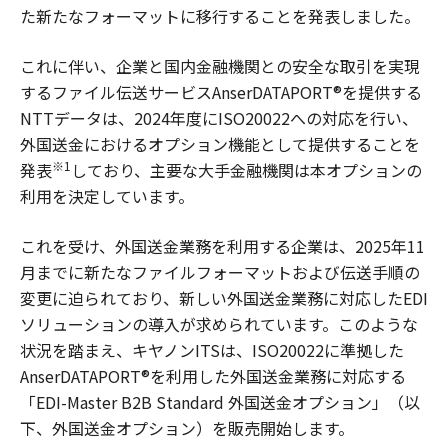
た新たなフォーマットに移行することを発表しました。
これに伴い、企業と国内金融機関との安全な取引を実現
するファイル伝送サービスAnserDATAPORT®を提供する
NTTデータは、2024年度にISO20022への対応を行い、
外国送金におけるオプション機能として提供することを
※1
発表
しており、主要な大手金融機関は本オプションの
利用を決定しています。
これを受け、外国送金業務を利用する企業は、2025年11
月までに新たなファイルフォーマットおよび伝送手順の
変更に迫られており、新しい外国送金業務に対応したEDI
ソリューションの導入が求められています。このような
状況を踏まえ、キヤノンITSは、ISO20022に準拠した
AnserDATAPORT®を利用した外国送金業務に対応する
「EDI-Master B2B Standard 外国送金オプション」（以
下、外国送金オプション）を販売開始します。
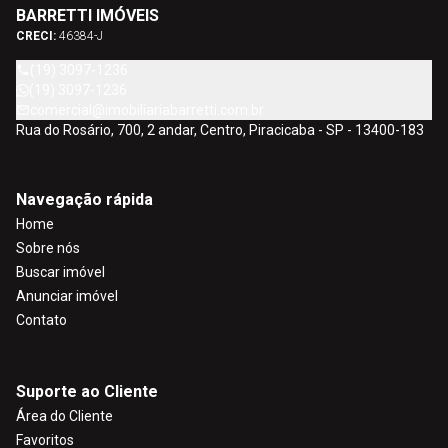
BARRETTI IMÓVEIS
CRECI:
46384-J
(19) 3097-1236
(19) 3097-1236
comercial@imobiliariabarretti.com.br
Rua do Rosário, 700, 2 andar, Centro, Piracicaba - SP - 13400-183
Navegação rápida
Home
Sobre nós
Buscar imóvel
Anunciar imóvel
Contato
Suporte ao Cliente
Área do Cliente
Favoritos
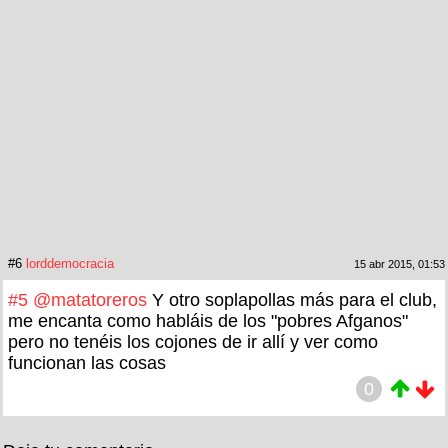
#6
lorddemocracia
15 abr 2015, 01:53
#5
@matatoreros
Y otro soplapollas más para el club,
me encanta como habláis de los "pobres Afganos"
pero no tenéis los cojones de ir allí y ver como
funcionan las cosas
0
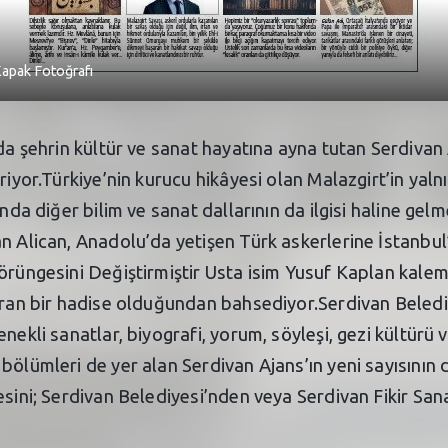
 Kapak Fotoğrafı
da şehrin kültür ve sanat hayatına ayna tutan Serdivan A
riyor.Türkiye’nin kurucu hikâyesi olan Malazgirt’in yaln
nda diğer bilim ve sanat dallarının da ilgisi haline gelm
n Alican, Anadolu’da yetişen Türk askerlerine İstanbul
örüngesini Değiştirmiştir Usta isim Yusuf Kaplan kaleme
turan bir hadise olduğundan bahsediyor.Serdivan Beledi
nekli sanatlar, biyografi, yorum, söyleşi, gezi kültürü v
bölümleri de yer alan Serdivan Ajans’ın yeni sayısının 
esini; Serdivan Belediyesi’nden veya Serdivan Fikir Sa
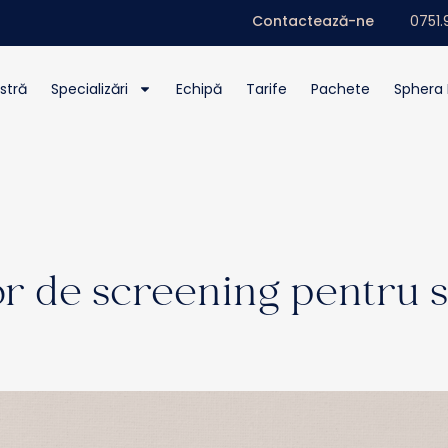
Contactează-ne
0751.
stră
Specializări
Echipă
Tarife
Pachete
Sphera 
or de screening pentru 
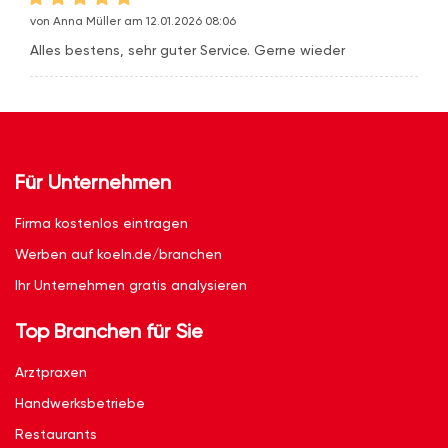
von Anna Müller am 12.01.2026 08:06
Alles bestens, sehr guter Service. Gerne wieder
Für Unternehmen
Firma kostenlos eintragen
Werben auf koeln.de/branchen
Ihr Unternehmen gratis analysieren
Top Branchen für Sie
Arztpraxen
Handwerksbetriebe
Restaurants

_Exercise instructions_. Pictures are to be left out. Write out only the lines above starting at the one with "ソリューションの導入が求められています。このような" and ending at the one with "comercial@imobiliariabarretti.com.br", both lines included, exactly.

_Answer section_.
ソリューションの導入が求められています。このような
状況を踏まえ、キヤノンITSは、ISO20022に準拠した
AnserDATAPORT®を利用した外国送金業務に対応する
「EDI-Master B2B Standard 外国送金オプション」（以
下、外国送金オプション）を販売開始します。
BARRETTI IMÓVEIS
CRECI:
46384-J
(19) 3097-1236
(19) 3097-1236
comercial@imobiliariabarretti.com.br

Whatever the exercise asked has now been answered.